Submitted by Henry on
By Maya Civilization - Private collection, Public Domain, https://commons.wikimedia.org/w/index.php?curid=12302841
The oldest book written in the American Continent Is a Mayan guide to Astronomy ...
The Grolier Codex sometimes referred to as the “Sáenz Codex” or the “Maya Codex of Mexico” is a screenfold book fashioned from bark paper, coated with stucco on both sides and painted on one side. Ten painted pages survive of a twenty-page book; formerly there were judged to be eleven pages but two fragments are now considered to come from the same page.
The lower portions of the pages are badly damaged by moisture, eroding and staining bottom of each page. The greatest height of any of the surviving page fragments is 18 centimetres (7.1 in) and the average page width is 12.5 centimetres (4.9 in).
Several of the pages (pages 4–6) are still attached to each other, The lost pages would have been the first eight and the last two.
Five single sheets of bark paper were found associated with the codex, they had no stucco coating and were brown and water stained. Two of these had adhered to the codex and the other three may have once been with the codex but had separated. One of these sheets had a painted line in the same red hematite pigment used in the codex itself.
A smaller sheet of bark paper was attached to the lined sheet and this smaller piece was submitted for radiocarbon dating. This testing produced a date for the sheet of AD 1230 ± 130; this would date the document to the end of the Early Postclassic period (c. 950–1200) and would make the codex the oldest known surviving Mesoamerican codex.
The lack of incrustations or insect damage to the codex suggests that, if genuine, it was stored inside a container for hundreds of years. The overall damaged state of the codex conflicts with the good preservation of surviving parts; it may be that the damaged codex was deliberately decommissioned as a ritual object, rather than being simply discarded
The book, which contains personified images of the sun, death, and other deities—all working in service of the “star” Venus—is a guide to astronomy. For a long time, experts believed it was fake.
But in a surprise twist, researchers are now saying that this 900-year-old book is the real thing after all. Unlike three other Maya Codex finds, it had writing on only one side of each of its 10 pages. Plus, some of the pages appear to have been cut relatively recently.

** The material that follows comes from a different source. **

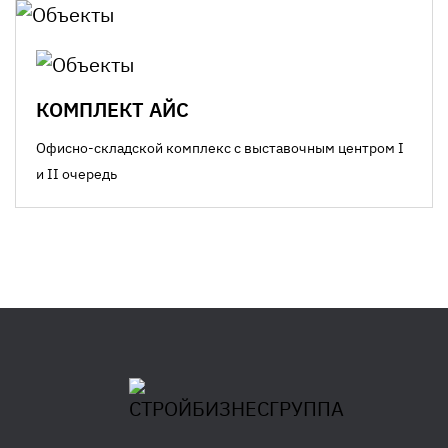
КОМПЛЕКТ АЙС
Офисно-складской комплекс с выставочным центром I
и II очередь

There are odd discrepancies in the book’s calendar system, hinting that a forger might have been trying to imitate a calendar he saw in another Maya artifact. The drawings are also unusual for a Maya document, combining styles of the Mesoamerican Mixtec people with Toltec attire.
The Toltec were often hailed by the Aztecs as ancestors, and their art shares many similarities with late Maya art. Though carbon dating placed the Codex’s bark pages during the late Maya period, it was not unknown for looters to find blank pages in ancient Maya caches and cover them in fake hieroglyphs to make them more valuable.

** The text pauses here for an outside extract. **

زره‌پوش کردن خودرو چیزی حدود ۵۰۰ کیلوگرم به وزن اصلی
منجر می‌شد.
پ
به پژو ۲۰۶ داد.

But in the latest issue of Maya Archaeology , Stephen Houston of Brown University revisits the codex and determines that it’s real. The calendar discrepancies, he says, can be explained by regional or temporal variations in mythology of Venus, the movements of which this 104-year-long calendar predicts. In addition, no modern pigments are displayed on the codex, and the sharp cuts appear to be breaks in gypsum plaster—not markers of modern carpentry.

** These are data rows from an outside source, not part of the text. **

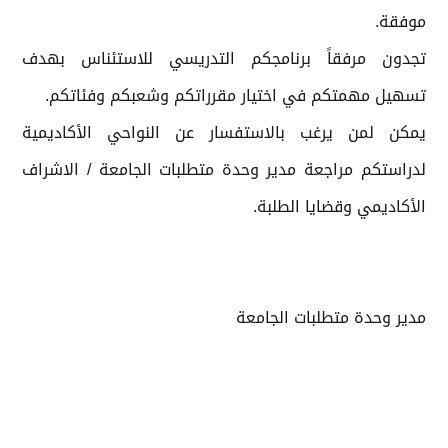
موفقة.
تجدون مرفقاً برنامجكم التدريسي للاستئناس بهدف
تسهيل مهمتكم في اختيار مقرراتكم وشعبكم وفئاتكم.
يمكن لمن يرغب بالاستفسار عن النواحي الأكاديمية
لدراستكم مراجعة مدير وحدة متطلبات الجامعة / الاشراف
الأكاديمي وقضايا الطلبة.
مدير وحدة متطلبات الجامعة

The codex was also found alongside other items that have been verified as authentic, and the format doesn’t differ from sketch and grid lines seen in Mayan murals. Lastly, the some of the images in the codex are of deities unknown to modern scientists at the time of its discovery—making it impossible for anyone to have fabricated it. All signs point to its legitimacy.
Discovery.
The codex is said to have been found enclosed in a wooden box in a dry cave in the highlands of Chiapas near Tortuguero. it was said to have been found with a turquoise mask that is now in the collection of Dumbarton Oaks.
In 1965 Mexican collector Dr. Josué Sáenz was taken by two men on a light plane to a remote airstrip in the foothills of the Sierra Madre near Tortuguero, the compass of the plane was covered with a cloth but Sáenz recognized his approximate location. At the airstrip he was shown the codex along with some other looted Maya artifacts and was told that he could take the items back to Mexico City for authentication before purchasing them.
The antiquities expert that Sáenz consulted declared that the artifacts were fakes but Sáenz later purchased the codex and permitted Michael Coe to display the codex at the Grolier Club in 1971.
In 1976, the “United States-Mexico Artifacts Treaty of 1970” was invoked by the Attorney General of Mexico. This resulted in the seizure of the codex and its return to Mexico.
Sáenz donated the codex to the Mexican government and it is currently kept in a vault in the Museo Nacional de Antropología in Mexico City and is not on public display.
The claimed discovery of the Grolier Codex would make it the only pre-Columbian codex discovered in the course of the 20th century, except for some codex fragments excavated by archaeologists.
It’s another example of ancient writings come to life , the oldest on our continent. Other documents previously presumed to be inauthentic could need reexamination—in which case, we may (and almost certainly do) have a lot to learn about our past.